Members of the public at large were concerned that using survival statistics to determine access to resources might be “inherently discriminatory,” the project report said, “because of institutional racism in the health care system; if some groups (e.g., African Americans and immigrants) do not receive the same quality of care, then their rates of recovery and other survivability measures would be biased.”

Participants supported treating as many people as possible even if that meant compromising the normal standard of medical care, and they wanted a fair and widely accessible prioritization system. They said that saving the greatest number of people should drive medical decisions, with some priority given to health care providers and others contributing to the disaster response, and, to a lesser degree when all other factors are equal, children and pregnant women. Ability to pay was ranked among the least important considerations. “They really did deliberate in a very thoughtful way,” said Li-Vollmer. “They listened to each other.”

Another CDC-funded public engagement project initiated by the Minnesota Department of Health included both a statewide media campaign and daylong gatherings of large and small groups conducted at nine sites, including a depressed mining and lumber area, a farming community, a wealthy suburban neighborhood, a center serving people with disabilities, a Native American reservation and an area adjacent to the Red River that had been devastated by flooding. “Our small groups were winding down at the same time we were having these extraordinarily rancorous conversations about national health care reform breaking down in anger and vitriol,” said J. Eline Garrett, an assistant director at the Minnesota Center for Health Care Ethics in St. Paul, which facilitated the groups with the Center for Bioethics at the University of Minnesota in Minneapolis. “I was truly, truly impressed with the manner with which people were willing to hear different opinions, disagree, convince each other. It was democracy in action and it worked, it really did.”

Garrett said participants agreed that the goals for medical rationing in disasters should include protecting public health and critical infrastructure and striving for fairness. The groups supported randomly distributing resources in cases where doctors could not predict which people were more at risk. Most participants said age could be used as a factor in deciding which patients get treatment when all other factors are equal, with lower priority for older individuals. However some participants strongly opposed age-based rationing.

The extent to which the public’s views will be used by health departments to inform policy is still unclear. According to Garrett, findings from the public engagement project have “cross-pollinated” an expert group developing clinical guidelines for triage in disasters in Minnesota. She said knowing that the public placed a high value on fairness and non-discrimination in resource allocation during a pandemic helped state officials shape the H1N1 response. That included the establishment of a toll-free number aimed at ensuring that all Minnesotans, including those without health insurance, could access potentially life-saving antiviral medicines.
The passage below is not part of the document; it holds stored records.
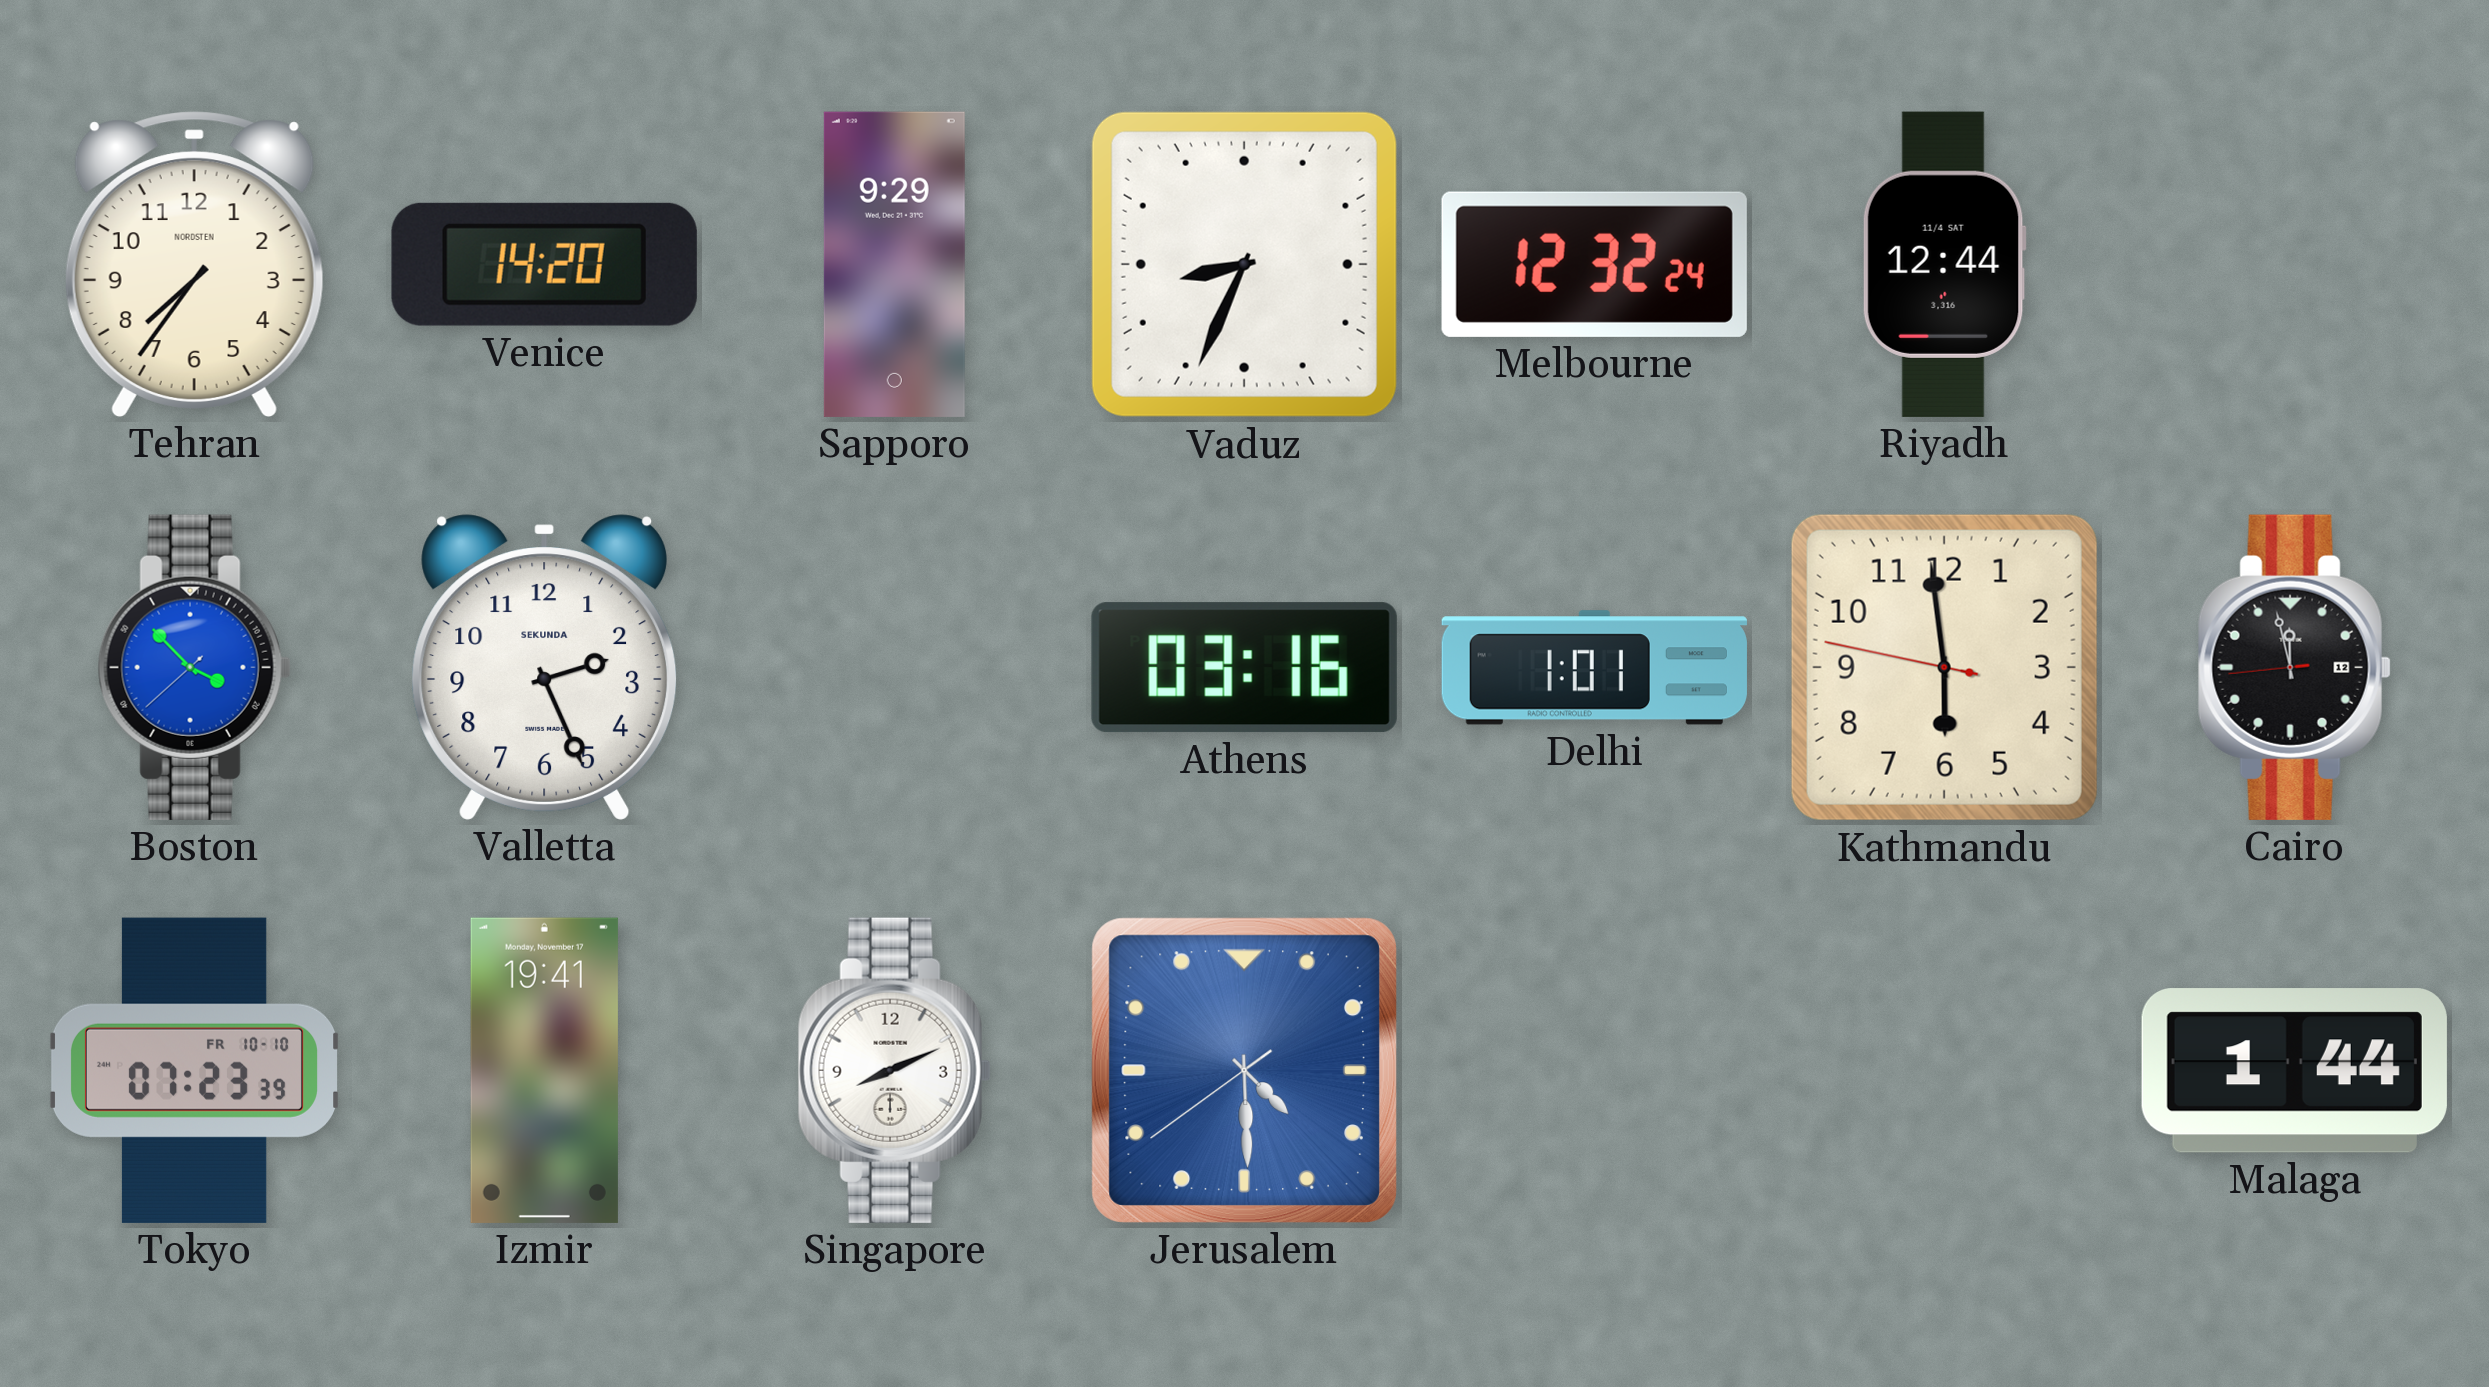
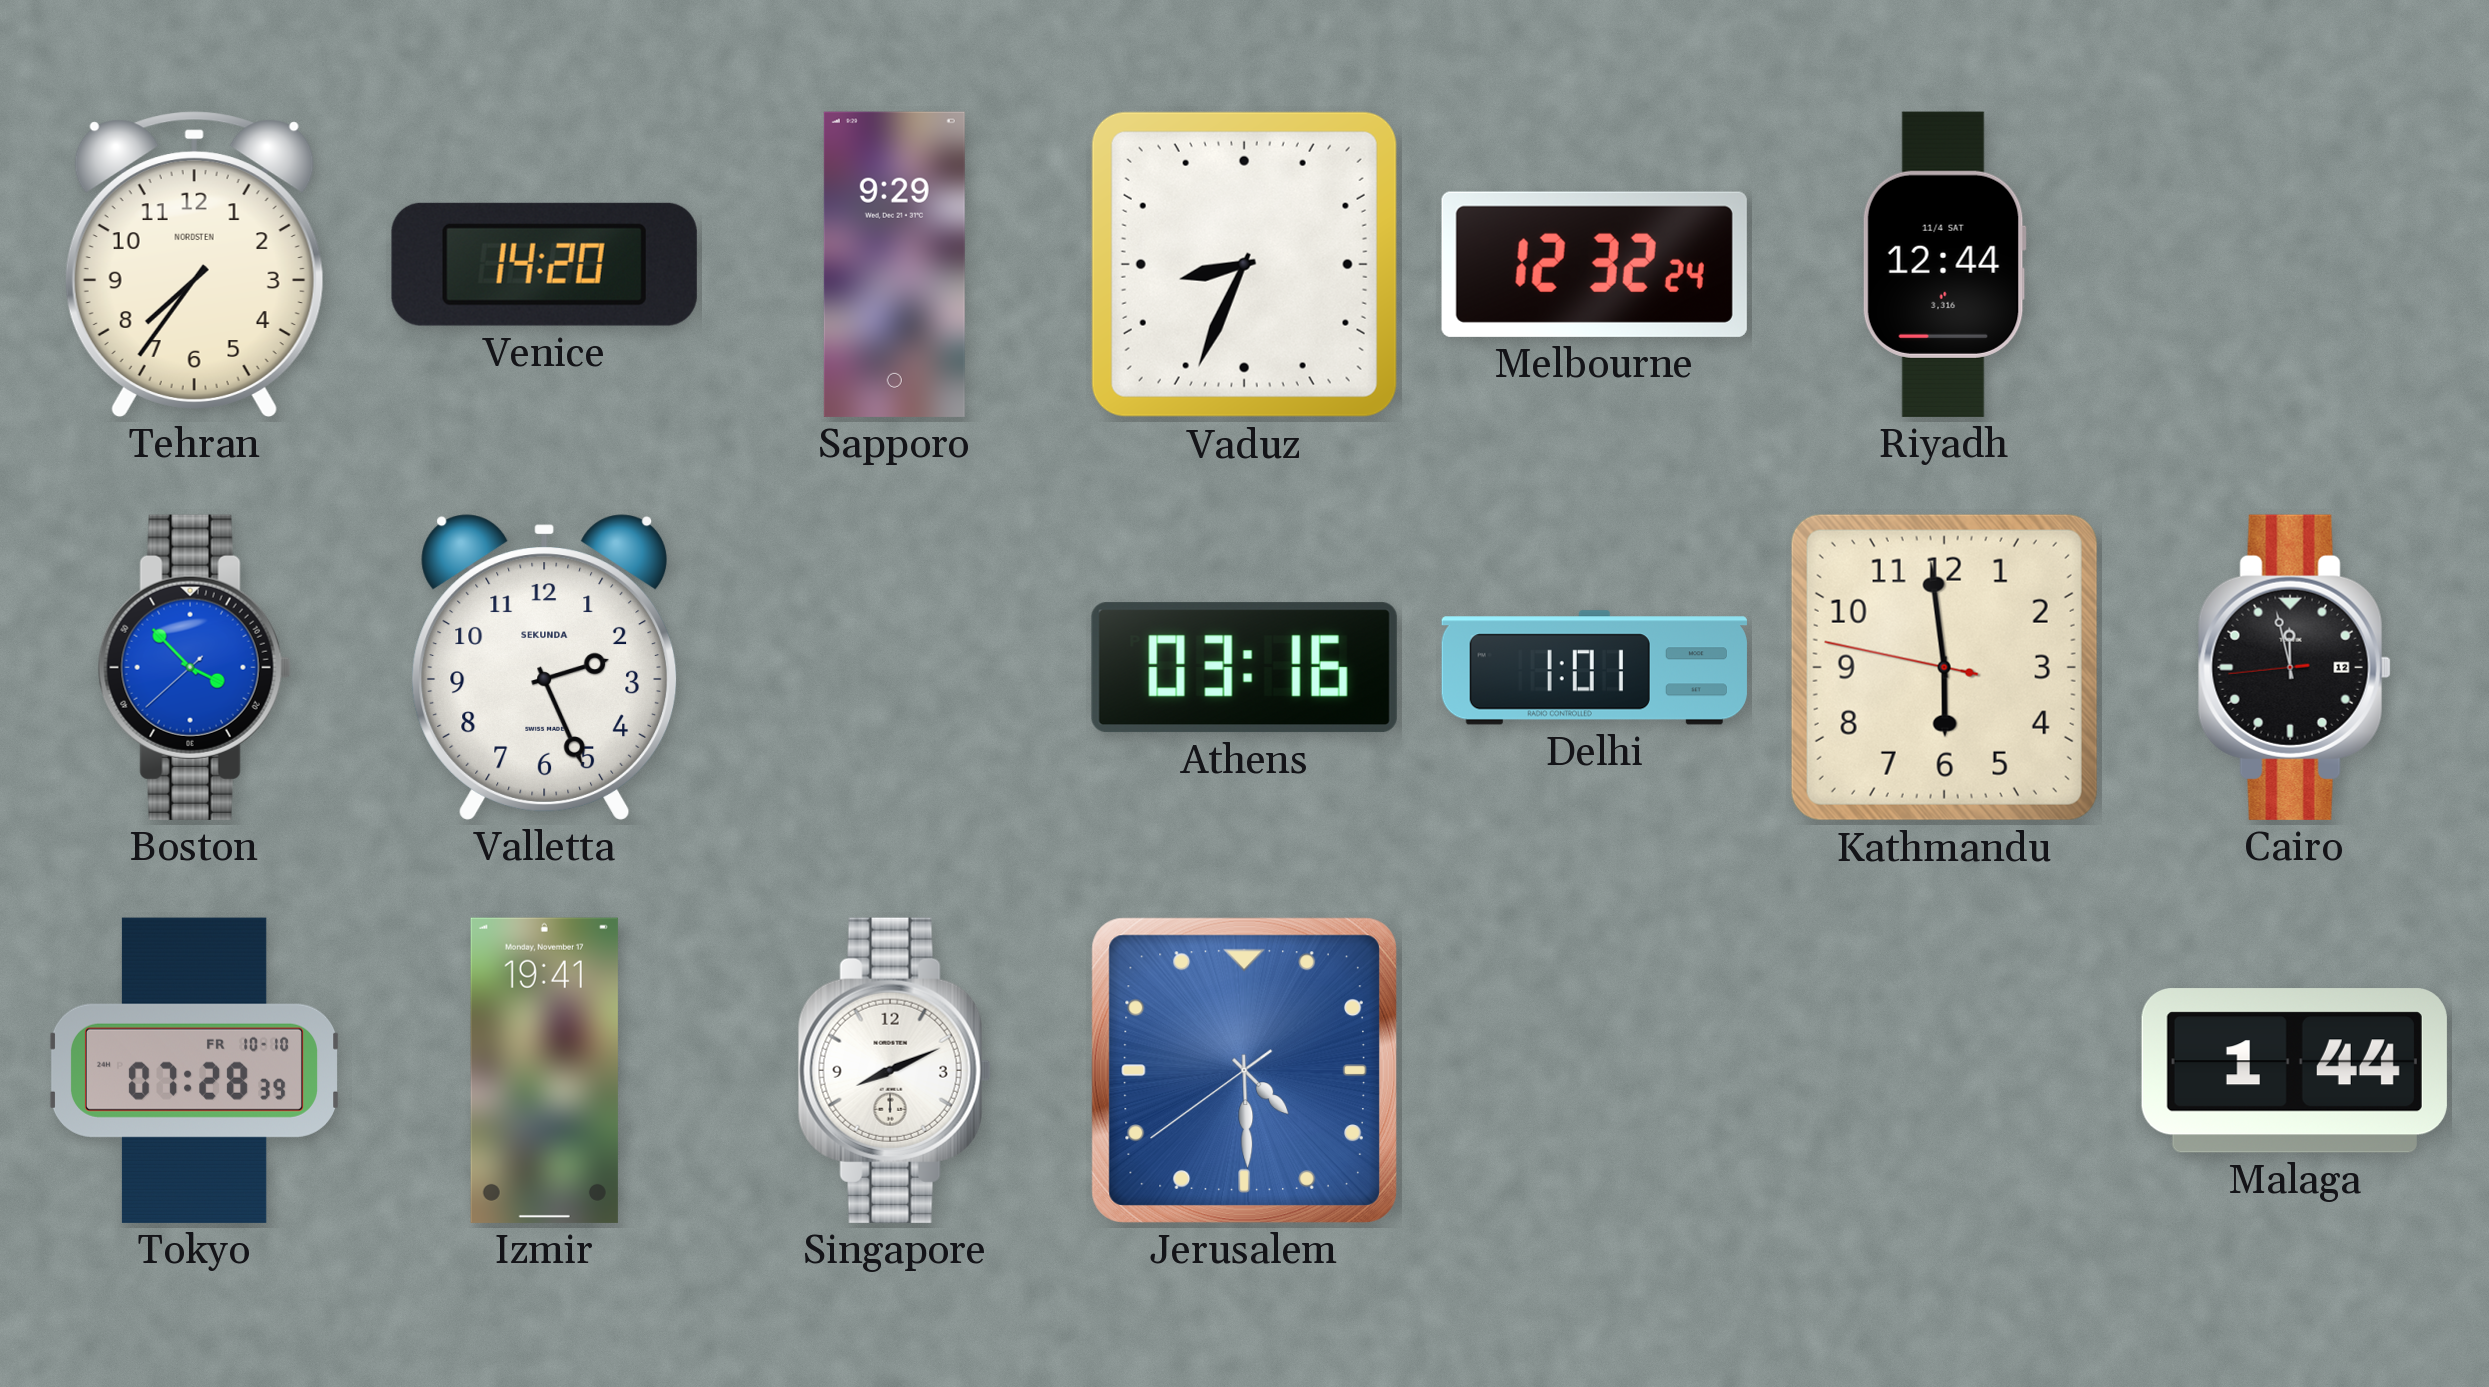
Tokyo: 07:23 -> 07:28
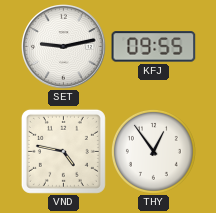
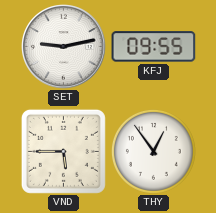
VND: 4:47 -> 5:45
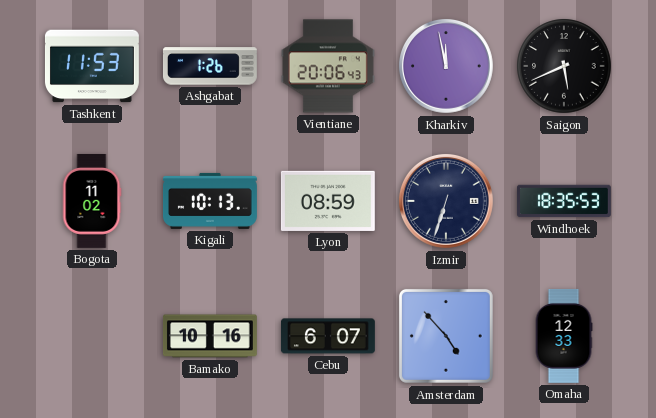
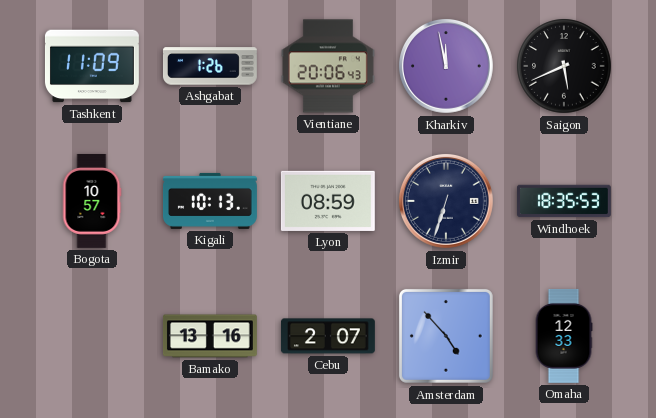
Tashkent: 11:53 -> 11:09
Bogota: 11:02 -> 10:57
Bamako: 10:16 -> 13:16
Cebu: 6:07 -> 2:07
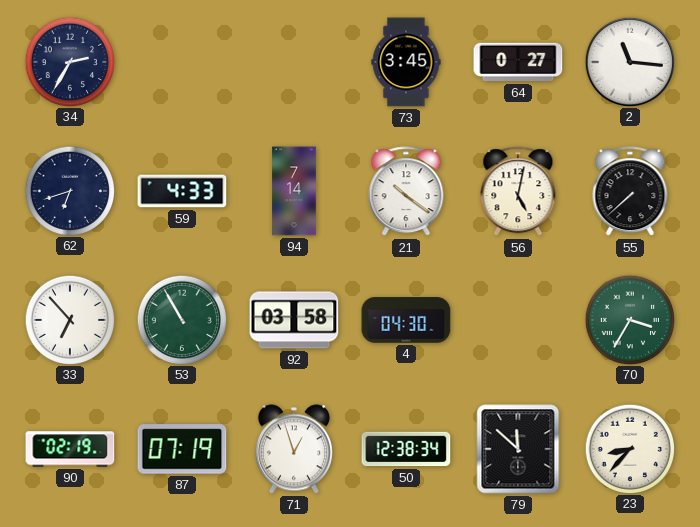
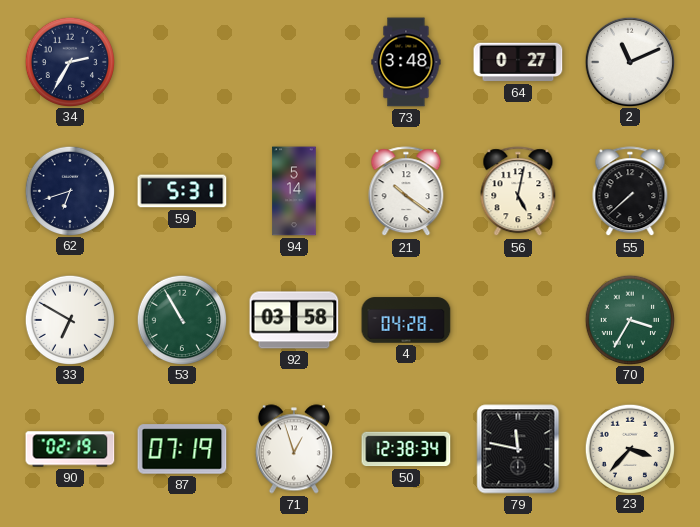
73: 3:45 -> 3:48
2: 11:16 -> 11:11
59: 4:33 -> 5:31
94: 7:14 -> 5:14
33: 6:53 -> 6:50
4: 04:30 -> 04:28
79: 11:52 -> 11:47
23: 8:37 -> 3:37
In Louisiana, public health officials are developing a plan to reveal their draft crisis standards of care to the public, including outreach to the media and a version written in layman’s terms for community members who want more information. While they worry about the reaction, they also see potential benefits. “As physicians, when we’re afraid to share, I think we’re leaving the burden on ourselves,” said Dr. Jimmy Guidry, Louisiana’s state health officer. Broadening the discussion of goals and values is a way of dividing responsibility for some of the toughest decisions in medicine.